> EXERCISE DETAILS
With pictures removed, the data below should be returned exactly.

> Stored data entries

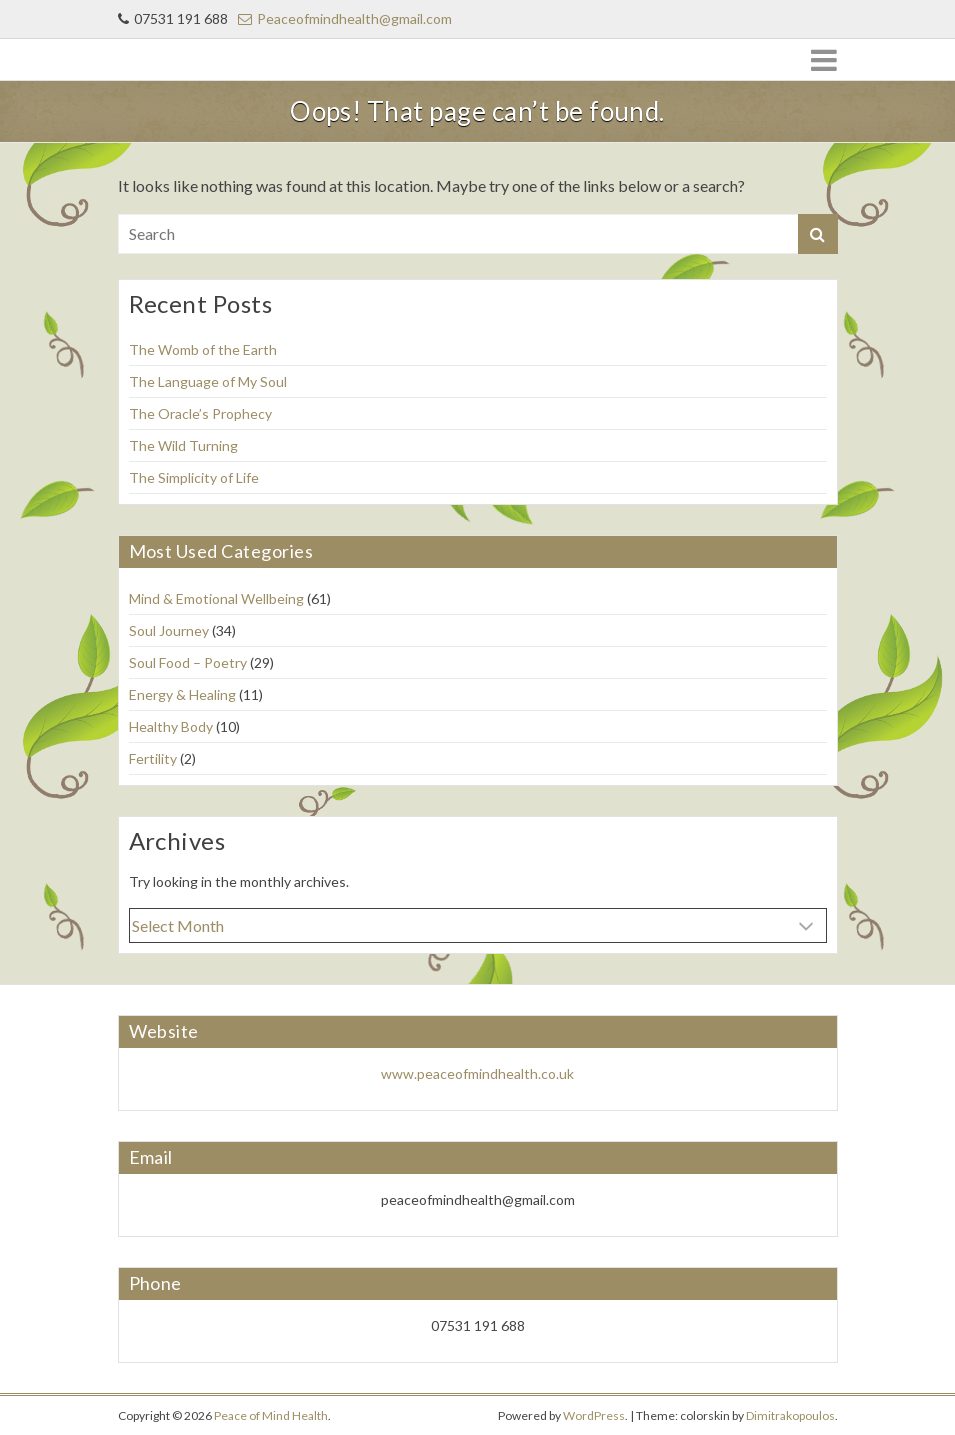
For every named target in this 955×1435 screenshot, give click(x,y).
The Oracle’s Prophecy (200, 413)
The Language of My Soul (208, 381)
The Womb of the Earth (203, 349)
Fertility (153, 758)
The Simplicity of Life (194, 477)
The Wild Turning (183, 445)
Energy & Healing (182, 694)
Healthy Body (171, 726)
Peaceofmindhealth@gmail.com (345, 18)
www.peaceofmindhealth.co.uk (477, 1073)
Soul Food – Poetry (188, 662)
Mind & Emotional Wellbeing (216, 598)
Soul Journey (169, 630)
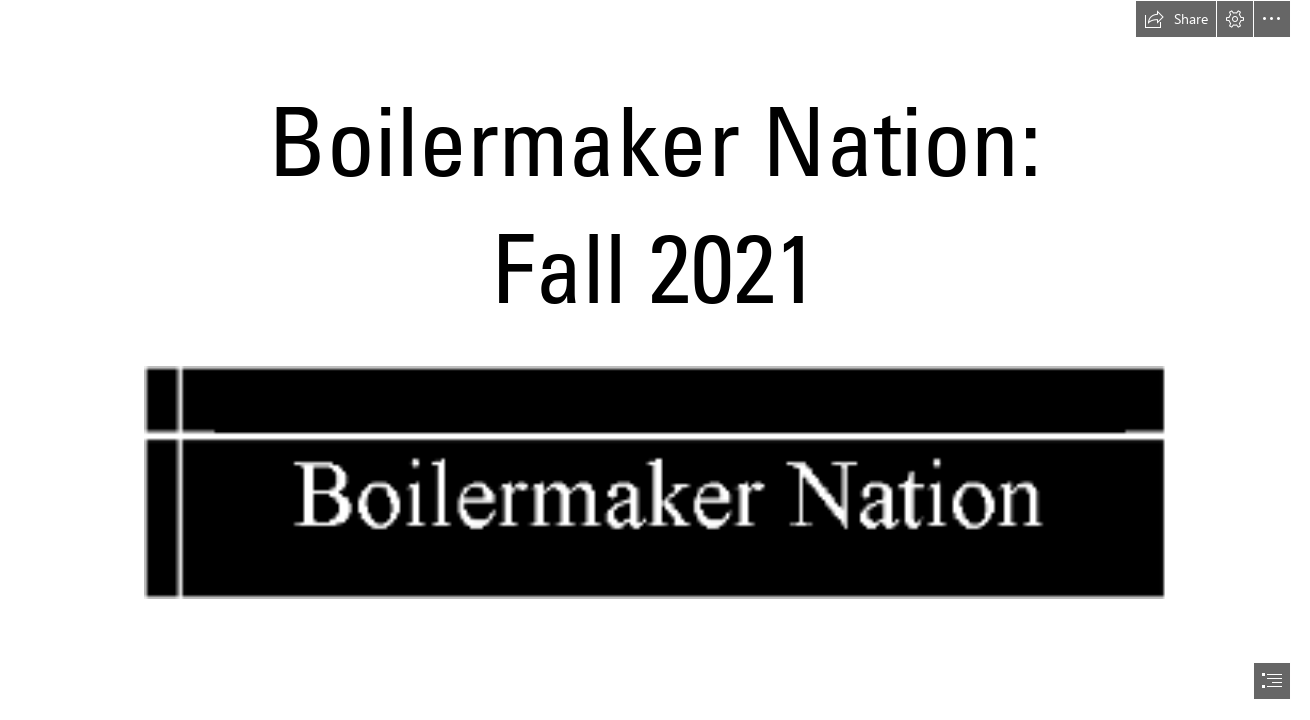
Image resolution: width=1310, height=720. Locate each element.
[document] (655, 360)
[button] (1176, 19)
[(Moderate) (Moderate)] (654, 481)
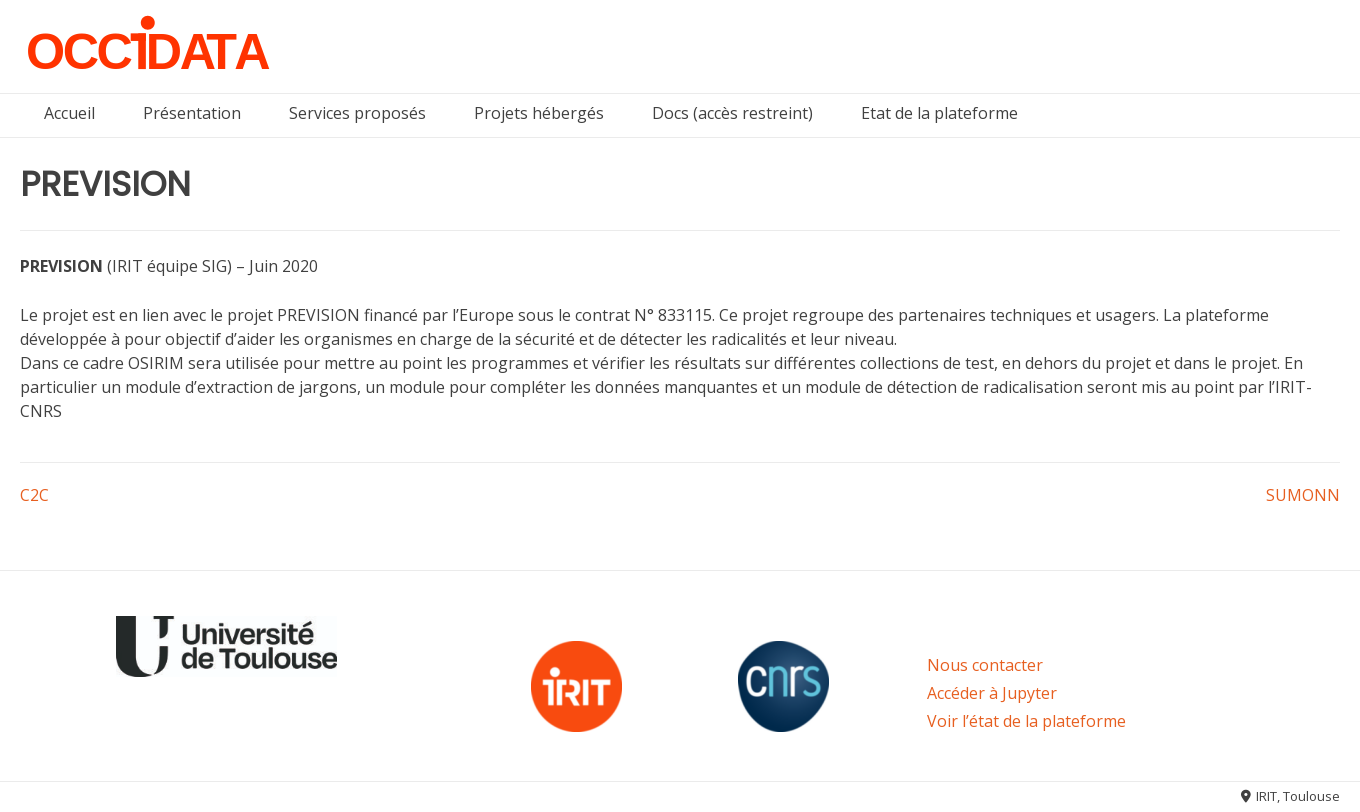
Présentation (192, 113)
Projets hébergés (539, 113)
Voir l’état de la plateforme (1026, 721)
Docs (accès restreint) (732, 113)
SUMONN (1303, 495)
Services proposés (357, 113)
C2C (34, 495)
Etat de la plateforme (939, 113)
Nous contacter (985, 665)
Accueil (69, 113)
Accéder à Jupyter (992, 693)
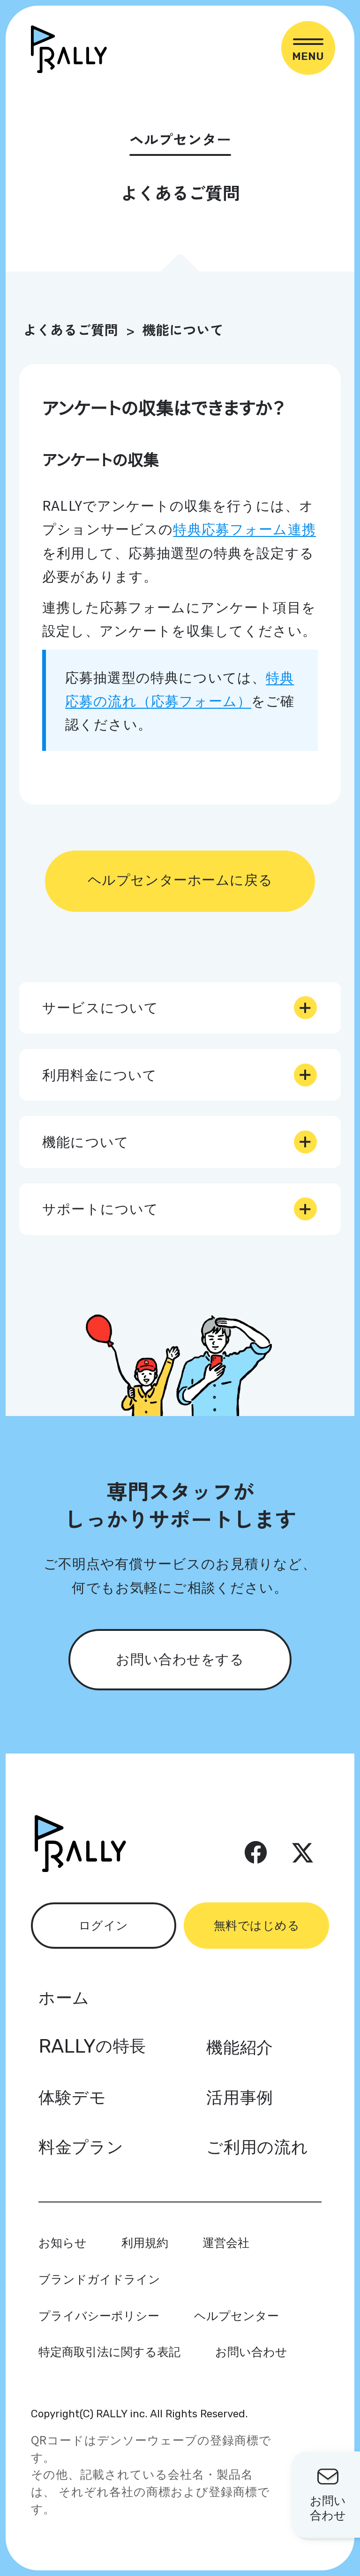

> TASK SOLUTION
For every named target in this 955×1435 screenshot, give click(x,y).
The Oracle’s Prophecy (200, 413)
The Language of My Soul (208, 381)
The Womb of the Earth (203, 349)
Fertility (153, 758)
The Simplicity of Life (194, 477)
The Wild Turning (183, 445)
Energy & Healing (182, 694)
Healthy Body (171, 726)
Peaceofmindhealth@gmail.com (345, 18)
www.peaceofmindhealth.co.uk (477, 1073)
Soul Food – Poetry (188, 662)
Mind & Emotional Wellbeing (216, 598)
Soul Journey (169, 630)
Image resolution: width=1310, height=720. Locate each element.
[document] (655, 360)
[button] (1176, 19)
[(Moderate) (Moderate)] (654, 481)
Présentation (192, 113)
Projets hébergés (539, 113)
Voir l’état de la plateforme (1026, 721)
Docs (accès restreint) (732, 113)
SUMONN (1303, 495)
Services proposés (357, 113)
C2C (34, 495)
Etat de la plateforme (939, 113)
Nous contacter (985, 665)
Accueil (69, 113)
Accéder à Jupyter (992, 693)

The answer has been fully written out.